I am relatively new to the aquarium hobby. Many years ago I raised guppies and am in the process to do it again...this time fancy show quality guppies.
Much has changed since I last raised fish. Back then, all we did was set up the tank...add chlorine drops and wait 2 o3 days before introducing the fish.
I've been doing a lot of reading on how to cycle the tanks now and I have a 10 gallon in the process...fishless and using fishfood daily to get the ammonia going. However, I also have a 15 gallon that I want to set up and cycle with a raw shrimp. Has any one else heard of this method and have tried it? What were the results? Are there are any pros and cons of cycling this way?
The process sounds much easier than adding food daily and the one article I've read on doing a raw shrimp cycle says that it's a bit quicker process where the shrimp slowly adds ammonia at a constant rate into the water as it rots. (btw...the shrimp is placed in a filter bag or old panty hose to it doesn't mess up the tank).

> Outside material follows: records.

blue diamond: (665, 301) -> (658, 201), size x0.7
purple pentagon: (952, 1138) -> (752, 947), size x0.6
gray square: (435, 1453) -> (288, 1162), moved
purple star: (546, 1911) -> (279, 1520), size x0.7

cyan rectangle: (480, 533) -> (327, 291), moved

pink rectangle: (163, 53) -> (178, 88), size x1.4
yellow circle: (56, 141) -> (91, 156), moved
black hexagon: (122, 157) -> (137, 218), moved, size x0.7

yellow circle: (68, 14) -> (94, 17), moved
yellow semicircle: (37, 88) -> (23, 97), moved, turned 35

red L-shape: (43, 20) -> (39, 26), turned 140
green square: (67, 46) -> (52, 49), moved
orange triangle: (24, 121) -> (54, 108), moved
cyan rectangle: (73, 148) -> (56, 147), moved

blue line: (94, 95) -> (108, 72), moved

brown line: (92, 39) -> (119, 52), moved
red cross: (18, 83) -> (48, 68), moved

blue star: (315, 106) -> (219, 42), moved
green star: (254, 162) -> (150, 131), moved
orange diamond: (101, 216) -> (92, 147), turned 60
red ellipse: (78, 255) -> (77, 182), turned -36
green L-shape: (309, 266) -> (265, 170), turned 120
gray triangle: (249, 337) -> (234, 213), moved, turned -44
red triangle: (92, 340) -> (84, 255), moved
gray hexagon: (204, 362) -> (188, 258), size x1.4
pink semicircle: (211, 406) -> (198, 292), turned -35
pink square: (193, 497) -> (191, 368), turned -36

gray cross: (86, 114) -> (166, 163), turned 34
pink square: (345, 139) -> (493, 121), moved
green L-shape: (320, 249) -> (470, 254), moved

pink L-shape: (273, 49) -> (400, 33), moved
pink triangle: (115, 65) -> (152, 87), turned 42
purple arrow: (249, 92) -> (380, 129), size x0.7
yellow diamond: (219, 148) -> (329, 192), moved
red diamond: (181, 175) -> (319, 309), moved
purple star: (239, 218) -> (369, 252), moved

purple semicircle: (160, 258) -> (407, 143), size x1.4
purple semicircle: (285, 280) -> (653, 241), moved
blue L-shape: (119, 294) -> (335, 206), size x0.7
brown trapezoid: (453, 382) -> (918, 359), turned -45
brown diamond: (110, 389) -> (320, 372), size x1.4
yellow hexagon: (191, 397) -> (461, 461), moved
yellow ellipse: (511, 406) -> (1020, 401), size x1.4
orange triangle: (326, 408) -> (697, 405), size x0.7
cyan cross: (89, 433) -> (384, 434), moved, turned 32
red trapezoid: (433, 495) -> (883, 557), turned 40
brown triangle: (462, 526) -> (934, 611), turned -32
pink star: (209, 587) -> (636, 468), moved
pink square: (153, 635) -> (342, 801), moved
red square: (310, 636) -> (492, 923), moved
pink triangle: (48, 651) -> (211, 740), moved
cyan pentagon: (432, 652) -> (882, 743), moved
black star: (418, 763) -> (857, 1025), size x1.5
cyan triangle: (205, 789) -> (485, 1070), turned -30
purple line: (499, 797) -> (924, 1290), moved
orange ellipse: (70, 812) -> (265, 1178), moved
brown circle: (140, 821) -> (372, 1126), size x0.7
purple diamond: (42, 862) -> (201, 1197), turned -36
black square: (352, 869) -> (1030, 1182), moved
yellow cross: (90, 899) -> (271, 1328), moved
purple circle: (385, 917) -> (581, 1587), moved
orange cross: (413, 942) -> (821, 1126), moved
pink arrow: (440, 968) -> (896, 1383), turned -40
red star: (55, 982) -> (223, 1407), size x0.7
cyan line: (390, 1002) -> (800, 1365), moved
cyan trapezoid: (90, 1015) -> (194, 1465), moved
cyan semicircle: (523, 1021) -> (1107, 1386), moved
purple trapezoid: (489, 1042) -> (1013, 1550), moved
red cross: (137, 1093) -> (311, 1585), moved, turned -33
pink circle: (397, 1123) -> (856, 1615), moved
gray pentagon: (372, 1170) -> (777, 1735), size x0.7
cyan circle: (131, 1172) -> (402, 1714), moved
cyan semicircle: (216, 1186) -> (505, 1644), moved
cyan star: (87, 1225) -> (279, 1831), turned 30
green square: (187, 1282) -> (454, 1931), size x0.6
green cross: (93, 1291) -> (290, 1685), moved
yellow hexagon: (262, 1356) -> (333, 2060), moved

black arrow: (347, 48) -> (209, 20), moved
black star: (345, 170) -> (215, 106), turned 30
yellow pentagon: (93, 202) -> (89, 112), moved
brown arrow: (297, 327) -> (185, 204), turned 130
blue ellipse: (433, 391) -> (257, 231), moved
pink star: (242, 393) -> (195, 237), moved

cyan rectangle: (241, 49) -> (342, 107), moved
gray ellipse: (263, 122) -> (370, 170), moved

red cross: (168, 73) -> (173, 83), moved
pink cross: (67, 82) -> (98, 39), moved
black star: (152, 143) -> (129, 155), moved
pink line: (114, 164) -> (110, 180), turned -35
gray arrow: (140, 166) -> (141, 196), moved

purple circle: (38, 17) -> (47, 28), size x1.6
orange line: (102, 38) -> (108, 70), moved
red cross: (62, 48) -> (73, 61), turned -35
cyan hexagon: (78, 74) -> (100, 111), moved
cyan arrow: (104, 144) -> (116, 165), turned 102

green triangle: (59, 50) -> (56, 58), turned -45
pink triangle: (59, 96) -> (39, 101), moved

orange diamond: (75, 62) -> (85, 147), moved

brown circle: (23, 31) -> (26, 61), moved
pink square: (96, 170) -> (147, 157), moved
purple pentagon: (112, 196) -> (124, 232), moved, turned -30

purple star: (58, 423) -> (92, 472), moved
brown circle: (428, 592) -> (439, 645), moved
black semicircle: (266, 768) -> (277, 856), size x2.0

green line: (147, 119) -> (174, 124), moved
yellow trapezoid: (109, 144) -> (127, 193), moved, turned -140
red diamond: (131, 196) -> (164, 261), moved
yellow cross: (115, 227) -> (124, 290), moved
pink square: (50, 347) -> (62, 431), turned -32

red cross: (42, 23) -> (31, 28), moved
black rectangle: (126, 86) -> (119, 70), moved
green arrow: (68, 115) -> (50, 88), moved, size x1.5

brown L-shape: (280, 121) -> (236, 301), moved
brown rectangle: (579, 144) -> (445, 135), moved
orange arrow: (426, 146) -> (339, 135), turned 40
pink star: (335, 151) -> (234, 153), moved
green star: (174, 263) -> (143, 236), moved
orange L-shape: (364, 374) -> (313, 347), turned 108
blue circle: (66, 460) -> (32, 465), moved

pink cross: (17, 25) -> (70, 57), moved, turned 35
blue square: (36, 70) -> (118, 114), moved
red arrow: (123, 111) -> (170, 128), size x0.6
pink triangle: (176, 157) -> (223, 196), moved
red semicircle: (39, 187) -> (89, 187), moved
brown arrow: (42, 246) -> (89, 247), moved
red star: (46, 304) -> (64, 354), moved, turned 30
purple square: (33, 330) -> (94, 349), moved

It also stated that you don't have to test the water as frequently....just every few days or so. 
So, if anyone has tried this method, please let me know your thougthts on this. Thanks!


----------



## Guest (Feb 4, 2012)

I haven't done cycling with shrimp. Right now I am currently cycling my 10 gallon with my doubletail betta. I plan to add fish next month, a few at a time though as I don't want to ruin the cycle of the tank and have to start over.


----------



## TheOldSalt (Jan 28, 2005)

Shrimp use is a tried & true method. It's slow, though, and doesn't smell very nice, but it works.
These days you can cycle your tank in just a couple of days. Really. Look for a product called Tetra SafeStart. It really works as advertised.


----------